Boeing’s statement says

Lithium ion batteries were selected after a careful review of available alternatives because they best met the performance and design objectives of the 787. We’ve used them successfully in other applications, such as satellites, for nearly a decade, and they are used on other aircraft, spacecraft and naval vessels.

With that said, we constantly challenge our assumptions and decisions across all of our products when new information becomes available. Nothing we learned during the design of the 787 or since has led us to change our fundamental assessment of the technology. It merits emphasis that the 787 has extensive protections in place to ensure the ability for safe flight to continue even in the presence of a battery failure.

A question for Boeing :  While it is true that lithium-ion batteries are in use on other planes, isn’t it also true that no other airplane uses the same type of li-ion battery that you do?  And the only plane with a li-ion battery similar to yours had a similar problem and was grounded, as a result, and can currently – more than a year later –  only be operated with a non li-ion battery?

I’ve another question, or perhaps ‘musing’ would be a better term.  As soon as the current lithium-ion battery problem started to emerge, why did Boeing so stubbornly stay the path and stick with these self-evidently dangerous batteries?  Why not immediately introduce a less risky Li-ion technology, or even retreat back to Ni-MH type batteries?  They could still develop a new improved state of the art Li-ion solution for the future, at their leisure, but wouldn’t everyone have been in a much better win-win position?

Think about this.  A 787 probably sells for about $140 million.  A two month delay means, on average, at least five unsold planes are sitting on the tarmac – $700 million worth of undelivered unpaid for plane.  If Boeing’s cost of money is 5%, that represents a $6 million hit right there.  Add the compensation claims that airlines are already starting to seek from Boeing ($15.4 million – so far – from ANA alone), the loss of goodwill, and everything else, and the costs of this grounding probably go the high side of $100 million.

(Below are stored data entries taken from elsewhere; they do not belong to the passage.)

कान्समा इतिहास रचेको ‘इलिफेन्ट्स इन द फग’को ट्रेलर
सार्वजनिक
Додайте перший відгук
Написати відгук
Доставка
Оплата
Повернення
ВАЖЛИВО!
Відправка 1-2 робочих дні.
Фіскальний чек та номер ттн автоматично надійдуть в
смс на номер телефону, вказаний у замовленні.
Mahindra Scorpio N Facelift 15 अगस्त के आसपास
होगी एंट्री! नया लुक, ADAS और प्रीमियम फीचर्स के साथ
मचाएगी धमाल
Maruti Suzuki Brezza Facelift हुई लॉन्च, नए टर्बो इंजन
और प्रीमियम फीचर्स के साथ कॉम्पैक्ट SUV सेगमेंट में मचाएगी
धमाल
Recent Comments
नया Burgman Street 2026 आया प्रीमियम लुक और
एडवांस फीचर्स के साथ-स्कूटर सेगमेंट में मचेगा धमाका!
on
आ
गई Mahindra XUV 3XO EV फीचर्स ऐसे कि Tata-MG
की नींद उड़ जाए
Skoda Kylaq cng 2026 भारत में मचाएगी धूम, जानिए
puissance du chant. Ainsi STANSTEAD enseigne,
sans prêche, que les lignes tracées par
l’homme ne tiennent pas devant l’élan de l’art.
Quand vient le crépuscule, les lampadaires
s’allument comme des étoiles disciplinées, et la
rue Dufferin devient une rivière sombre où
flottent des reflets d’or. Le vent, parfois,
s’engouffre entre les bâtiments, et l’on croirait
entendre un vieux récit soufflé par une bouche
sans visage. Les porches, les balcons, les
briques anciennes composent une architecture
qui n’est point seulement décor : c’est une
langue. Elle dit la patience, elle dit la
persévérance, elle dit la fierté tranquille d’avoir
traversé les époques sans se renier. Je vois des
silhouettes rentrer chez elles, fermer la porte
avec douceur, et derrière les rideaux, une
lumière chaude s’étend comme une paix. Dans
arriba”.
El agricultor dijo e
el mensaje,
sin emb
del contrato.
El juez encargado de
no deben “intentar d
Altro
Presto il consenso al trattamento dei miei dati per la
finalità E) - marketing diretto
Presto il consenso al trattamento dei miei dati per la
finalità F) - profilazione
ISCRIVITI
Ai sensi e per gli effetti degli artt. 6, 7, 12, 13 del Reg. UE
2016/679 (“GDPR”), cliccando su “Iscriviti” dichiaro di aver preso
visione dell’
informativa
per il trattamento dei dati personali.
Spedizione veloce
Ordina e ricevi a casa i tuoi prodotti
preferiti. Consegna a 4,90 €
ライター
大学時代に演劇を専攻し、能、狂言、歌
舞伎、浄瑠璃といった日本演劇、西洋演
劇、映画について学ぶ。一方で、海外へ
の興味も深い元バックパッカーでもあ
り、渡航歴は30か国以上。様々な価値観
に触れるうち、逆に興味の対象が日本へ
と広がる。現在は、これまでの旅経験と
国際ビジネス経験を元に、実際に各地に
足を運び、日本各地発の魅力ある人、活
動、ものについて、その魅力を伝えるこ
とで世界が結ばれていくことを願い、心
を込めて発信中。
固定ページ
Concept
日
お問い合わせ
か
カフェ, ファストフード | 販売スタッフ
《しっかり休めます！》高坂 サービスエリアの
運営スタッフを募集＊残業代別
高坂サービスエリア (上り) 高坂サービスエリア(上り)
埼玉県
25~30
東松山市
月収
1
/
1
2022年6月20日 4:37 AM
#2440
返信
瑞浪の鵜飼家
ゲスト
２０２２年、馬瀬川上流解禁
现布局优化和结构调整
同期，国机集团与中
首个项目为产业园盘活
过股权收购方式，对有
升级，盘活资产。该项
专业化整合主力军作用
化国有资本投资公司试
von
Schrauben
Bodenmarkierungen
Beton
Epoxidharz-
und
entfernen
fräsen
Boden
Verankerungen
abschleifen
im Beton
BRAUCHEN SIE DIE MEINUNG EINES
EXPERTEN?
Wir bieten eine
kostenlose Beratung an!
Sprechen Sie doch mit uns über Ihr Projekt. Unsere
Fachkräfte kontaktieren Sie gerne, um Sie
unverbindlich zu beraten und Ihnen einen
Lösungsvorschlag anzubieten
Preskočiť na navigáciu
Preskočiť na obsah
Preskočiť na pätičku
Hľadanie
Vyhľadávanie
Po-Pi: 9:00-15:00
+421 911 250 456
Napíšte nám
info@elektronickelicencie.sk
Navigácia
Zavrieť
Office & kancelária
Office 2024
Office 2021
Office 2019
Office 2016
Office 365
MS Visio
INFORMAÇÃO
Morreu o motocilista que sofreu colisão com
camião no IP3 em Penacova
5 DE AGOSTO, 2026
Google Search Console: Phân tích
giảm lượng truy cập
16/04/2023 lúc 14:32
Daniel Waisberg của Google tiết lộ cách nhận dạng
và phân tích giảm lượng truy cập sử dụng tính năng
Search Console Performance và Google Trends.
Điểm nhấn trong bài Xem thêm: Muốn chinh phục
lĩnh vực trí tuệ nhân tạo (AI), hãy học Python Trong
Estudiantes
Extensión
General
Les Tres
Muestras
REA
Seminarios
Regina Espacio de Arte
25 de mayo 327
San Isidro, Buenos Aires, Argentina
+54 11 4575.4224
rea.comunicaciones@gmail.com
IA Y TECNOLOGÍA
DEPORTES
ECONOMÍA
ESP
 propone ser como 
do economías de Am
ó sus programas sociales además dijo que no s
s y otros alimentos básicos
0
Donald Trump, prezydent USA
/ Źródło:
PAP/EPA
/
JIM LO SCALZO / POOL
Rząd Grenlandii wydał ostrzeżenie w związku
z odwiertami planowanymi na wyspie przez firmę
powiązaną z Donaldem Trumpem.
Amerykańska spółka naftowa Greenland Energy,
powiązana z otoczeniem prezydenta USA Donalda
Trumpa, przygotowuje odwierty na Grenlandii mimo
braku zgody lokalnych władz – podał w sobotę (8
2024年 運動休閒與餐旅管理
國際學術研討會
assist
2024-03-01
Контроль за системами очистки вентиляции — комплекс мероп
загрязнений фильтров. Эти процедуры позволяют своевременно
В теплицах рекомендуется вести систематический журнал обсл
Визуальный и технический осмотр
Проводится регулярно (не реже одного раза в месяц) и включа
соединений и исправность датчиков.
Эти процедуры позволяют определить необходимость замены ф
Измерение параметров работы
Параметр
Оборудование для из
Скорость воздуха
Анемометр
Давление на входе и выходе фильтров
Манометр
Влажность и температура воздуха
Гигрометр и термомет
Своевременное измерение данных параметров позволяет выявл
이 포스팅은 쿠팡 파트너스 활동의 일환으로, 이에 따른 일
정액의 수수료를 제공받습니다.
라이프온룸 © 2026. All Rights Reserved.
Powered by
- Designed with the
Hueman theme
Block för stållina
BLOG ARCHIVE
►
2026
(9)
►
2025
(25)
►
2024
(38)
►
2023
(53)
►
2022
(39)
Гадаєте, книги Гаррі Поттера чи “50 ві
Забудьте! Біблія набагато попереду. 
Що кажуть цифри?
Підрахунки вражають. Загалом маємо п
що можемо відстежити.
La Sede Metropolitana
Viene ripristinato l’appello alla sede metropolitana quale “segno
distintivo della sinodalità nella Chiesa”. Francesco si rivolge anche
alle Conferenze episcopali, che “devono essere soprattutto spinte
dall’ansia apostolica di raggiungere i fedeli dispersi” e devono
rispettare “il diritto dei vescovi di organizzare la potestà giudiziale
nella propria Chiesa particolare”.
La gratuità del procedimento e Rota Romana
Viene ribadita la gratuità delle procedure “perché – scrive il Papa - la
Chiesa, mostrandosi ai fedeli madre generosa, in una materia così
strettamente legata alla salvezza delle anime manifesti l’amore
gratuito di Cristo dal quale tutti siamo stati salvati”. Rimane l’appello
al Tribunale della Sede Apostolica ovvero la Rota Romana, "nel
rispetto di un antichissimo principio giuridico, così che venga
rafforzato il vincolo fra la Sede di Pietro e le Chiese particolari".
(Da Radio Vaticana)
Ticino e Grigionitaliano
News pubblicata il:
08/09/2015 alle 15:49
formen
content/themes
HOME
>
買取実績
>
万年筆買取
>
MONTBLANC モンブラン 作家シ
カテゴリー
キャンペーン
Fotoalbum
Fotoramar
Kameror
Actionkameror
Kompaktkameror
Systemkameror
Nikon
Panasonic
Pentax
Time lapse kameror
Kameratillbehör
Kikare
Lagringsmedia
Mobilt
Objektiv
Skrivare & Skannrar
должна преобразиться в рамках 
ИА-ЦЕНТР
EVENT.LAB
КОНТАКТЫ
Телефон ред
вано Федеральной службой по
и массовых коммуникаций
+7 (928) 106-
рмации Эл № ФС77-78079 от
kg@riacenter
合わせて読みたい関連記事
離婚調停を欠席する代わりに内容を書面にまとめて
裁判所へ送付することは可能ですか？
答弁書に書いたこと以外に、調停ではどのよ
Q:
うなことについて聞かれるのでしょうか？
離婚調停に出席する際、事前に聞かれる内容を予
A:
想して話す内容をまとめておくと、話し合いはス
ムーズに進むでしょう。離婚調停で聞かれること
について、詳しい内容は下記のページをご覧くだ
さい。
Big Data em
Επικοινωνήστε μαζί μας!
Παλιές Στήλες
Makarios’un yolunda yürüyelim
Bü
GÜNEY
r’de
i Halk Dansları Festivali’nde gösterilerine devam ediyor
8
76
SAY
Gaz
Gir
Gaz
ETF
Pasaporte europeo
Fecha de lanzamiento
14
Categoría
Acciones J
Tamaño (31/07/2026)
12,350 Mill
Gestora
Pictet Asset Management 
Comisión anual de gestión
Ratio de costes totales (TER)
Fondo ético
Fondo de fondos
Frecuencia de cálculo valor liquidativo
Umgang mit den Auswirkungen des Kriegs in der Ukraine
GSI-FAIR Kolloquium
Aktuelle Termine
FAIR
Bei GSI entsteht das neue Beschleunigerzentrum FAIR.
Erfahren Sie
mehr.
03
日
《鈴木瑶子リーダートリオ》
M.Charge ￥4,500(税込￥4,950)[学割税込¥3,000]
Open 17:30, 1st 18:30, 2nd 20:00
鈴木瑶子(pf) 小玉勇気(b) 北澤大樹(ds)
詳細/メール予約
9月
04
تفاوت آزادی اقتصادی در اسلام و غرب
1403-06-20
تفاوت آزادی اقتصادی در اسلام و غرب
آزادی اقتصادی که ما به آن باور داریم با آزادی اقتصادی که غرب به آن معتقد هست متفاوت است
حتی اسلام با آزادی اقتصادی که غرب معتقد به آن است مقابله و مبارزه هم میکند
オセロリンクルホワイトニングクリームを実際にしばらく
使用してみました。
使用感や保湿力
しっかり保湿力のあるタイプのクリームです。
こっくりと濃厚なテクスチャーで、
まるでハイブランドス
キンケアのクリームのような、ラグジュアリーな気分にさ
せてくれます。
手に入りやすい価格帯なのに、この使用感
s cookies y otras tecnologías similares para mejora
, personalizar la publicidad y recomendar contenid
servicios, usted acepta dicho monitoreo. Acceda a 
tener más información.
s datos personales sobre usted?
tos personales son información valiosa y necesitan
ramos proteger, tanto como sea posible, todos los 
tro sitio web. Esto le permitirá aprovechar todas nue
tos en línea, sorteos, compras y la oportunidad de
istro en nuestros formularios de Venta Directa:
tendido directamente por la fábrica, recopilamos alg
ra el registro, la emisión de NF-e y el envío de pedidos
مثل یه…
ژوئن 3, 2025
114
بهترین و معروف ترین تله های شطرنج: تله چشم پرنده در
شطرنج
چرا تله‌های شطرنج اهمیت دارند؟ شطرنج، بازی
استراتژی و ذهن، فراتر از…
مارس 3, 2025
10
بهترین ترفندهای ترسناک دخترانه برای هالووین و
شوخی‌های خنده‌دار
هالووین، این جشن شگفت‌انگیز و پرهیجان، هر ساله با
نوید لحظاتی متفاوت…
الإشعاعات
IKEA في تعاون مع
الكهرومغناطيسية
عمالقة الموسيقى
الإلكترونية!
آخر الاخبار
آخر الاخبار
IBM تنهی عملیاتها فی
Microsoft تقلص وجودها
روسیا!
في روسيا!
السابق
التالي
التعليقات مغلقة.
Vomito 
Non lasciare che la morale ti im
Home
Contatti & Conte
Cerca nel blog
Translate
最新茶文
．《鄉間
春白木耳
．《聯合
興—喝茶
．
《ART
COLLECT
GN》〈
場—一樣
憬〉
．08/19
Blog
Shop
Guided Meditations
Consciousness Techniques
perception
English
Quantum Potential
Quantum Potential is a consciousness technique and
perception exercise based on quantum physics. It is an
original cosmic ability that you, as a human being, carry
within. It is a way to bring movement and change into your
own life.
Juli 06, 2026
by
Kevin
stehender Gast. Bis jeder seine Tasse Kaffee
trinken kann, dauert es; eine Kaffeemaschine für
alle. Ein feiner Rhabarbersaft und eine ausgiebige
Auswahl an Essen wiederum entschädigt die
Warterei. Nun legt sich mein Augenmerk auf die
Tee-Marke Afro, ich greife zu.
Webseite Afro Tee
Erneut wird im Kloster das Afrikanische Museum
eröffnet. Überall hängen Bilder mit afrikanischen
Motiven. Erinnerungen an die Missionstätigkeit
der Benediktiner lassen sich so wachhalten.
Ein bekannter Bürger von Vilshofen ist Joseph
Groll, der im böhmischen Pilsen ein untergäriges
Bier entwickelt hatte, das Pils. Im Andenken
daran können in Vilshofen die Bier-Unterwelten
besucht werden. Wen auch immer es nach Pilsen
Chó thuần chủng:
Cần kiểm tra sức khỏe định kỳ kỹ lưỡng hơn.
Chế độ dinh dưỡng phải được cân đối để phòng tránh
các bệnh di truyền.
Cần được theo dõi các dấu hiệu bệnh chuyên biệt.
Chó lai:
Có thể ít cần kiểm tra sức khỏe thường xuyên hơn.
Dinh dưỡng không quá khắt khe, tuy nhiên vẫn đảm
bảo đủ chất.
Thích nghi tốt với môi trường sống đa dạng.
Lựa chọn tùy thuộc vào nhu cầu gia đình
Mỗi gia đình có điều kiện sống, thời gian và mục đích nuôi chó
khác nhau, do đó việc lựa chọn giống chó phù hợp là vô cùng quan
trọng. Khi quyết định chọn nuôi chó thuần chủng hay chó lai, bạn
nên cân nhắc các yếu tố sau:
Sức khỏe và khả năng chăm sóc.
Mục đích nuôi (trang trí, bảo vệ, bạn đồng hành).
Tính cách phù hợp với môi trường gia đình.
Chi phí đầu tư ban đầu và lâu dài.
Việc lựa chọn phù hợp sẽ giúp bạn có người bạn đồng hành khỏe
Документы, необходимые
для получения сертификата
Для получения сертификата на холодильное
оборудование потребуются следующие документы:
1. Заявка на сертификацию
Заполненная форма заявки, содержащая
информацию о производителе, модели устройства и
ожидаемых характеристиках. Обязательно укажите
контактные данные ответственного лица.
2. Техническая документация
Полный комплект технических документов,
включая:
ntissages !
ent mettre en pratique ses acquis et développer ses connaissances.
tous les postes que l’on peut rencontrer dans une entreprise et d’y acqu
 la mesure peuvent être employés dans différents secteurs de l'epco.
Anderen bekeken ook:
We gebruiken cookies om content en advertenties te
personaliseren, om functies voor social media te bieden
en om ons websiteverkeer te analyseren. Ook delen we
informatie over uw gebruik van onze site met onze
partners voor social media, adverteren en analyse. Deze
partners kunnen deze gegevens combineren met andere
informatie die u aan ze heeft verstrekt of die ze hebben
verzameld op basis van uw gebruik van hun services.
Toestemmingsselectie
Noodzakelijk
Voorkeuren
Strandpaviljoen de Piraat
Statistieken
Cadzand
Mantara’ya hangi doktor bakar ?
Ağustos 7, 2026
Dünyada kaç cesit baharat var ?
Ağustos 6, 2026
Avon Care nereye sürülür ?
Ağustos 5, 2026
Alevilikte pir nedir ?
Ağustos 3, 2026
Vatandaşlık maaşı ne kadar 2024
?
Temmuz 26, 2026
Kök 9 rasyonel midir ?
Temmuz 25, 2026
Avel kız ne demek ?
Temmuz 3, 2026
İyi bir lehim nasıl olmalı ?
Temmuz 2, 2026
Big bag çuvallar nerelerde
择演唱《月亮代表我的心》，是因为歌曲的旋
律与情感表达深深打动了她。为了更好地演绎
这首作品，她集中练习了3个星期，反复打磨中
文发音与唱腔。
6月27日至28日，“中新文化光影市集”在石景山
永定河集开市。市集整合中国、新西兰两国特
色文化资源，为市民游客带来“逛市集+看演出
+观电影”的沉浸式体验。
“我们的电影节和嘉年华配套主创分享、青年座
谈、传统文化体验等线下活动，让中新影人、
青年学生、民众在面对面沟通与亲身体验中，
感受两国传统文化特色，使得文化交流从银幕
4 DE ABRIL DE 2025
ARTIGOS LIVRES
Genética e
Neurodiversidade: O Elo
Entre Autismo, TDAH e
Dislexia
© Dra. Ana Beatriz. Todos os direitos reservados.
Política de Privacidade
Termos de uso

How much would it have cost to come up with a ‘Plan B’ battery in the first week and moved positively forward to get it accepted.  Will the certification process for a less risky battery technology be slower than the re-certification process for the more risky Li-ion battery?  Almost certainly not.

Most of all, is saving a few dozen pounds of weight in the 500,000 lb plane really worth all this heartache?  Haven’t we long since passed the point of vanishing returns?  And if Boeing was prepared to take this much of a safety risk for a few dozen pounds of weight saving, one has to wonder where else in the plane it has accepted similar but as yet unknown tradeoffs between safety and weight/performance.

Reader Survey – Would You Fly on a 787?

A survey of British travel agents revealed that 10% of them would not be comfortable flying on a 787.  What about you?  What’s your feeling about the 787?

When the plane has its current battery problem solved and is allowed to fly again, how would you feel about taking a long over-the-water flight on a 787.  Do you think that once the battery problem is fixed, the plane will be no worse than any other reasonably modern plane out there?  Do you think the plane might even be better?  Or, do you feel there could be other unknown issues lurking in the background?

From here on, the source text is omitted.